_ACTION ITEM_. Copy out the lines of the records below, and only those lines, from the one with "Identifier - Local" through the one with "Date created (EDTF)", exactly as they appear.

_DATA FOR THE TASK_.
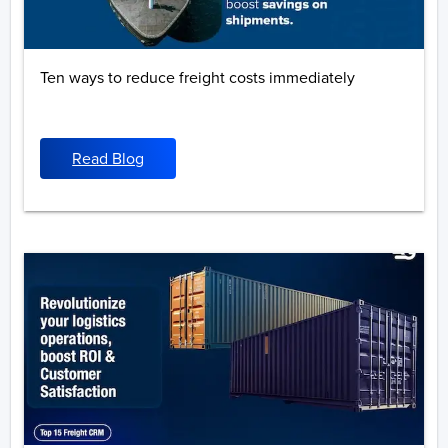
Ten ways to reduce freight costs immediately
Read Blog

==

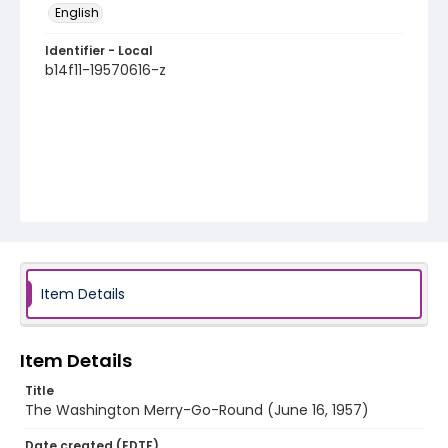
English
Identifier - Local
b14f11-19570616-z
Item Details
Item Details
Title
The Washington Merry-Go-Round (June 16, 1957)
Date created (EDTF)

_SOLUTION TO THIS EXERCISE_.
Identifier - Local
b14f11-19570616-z
Item Details
Item Details
Title
The Washington Merry-Go-Round (June 16, 1957)
Date created (EDTF)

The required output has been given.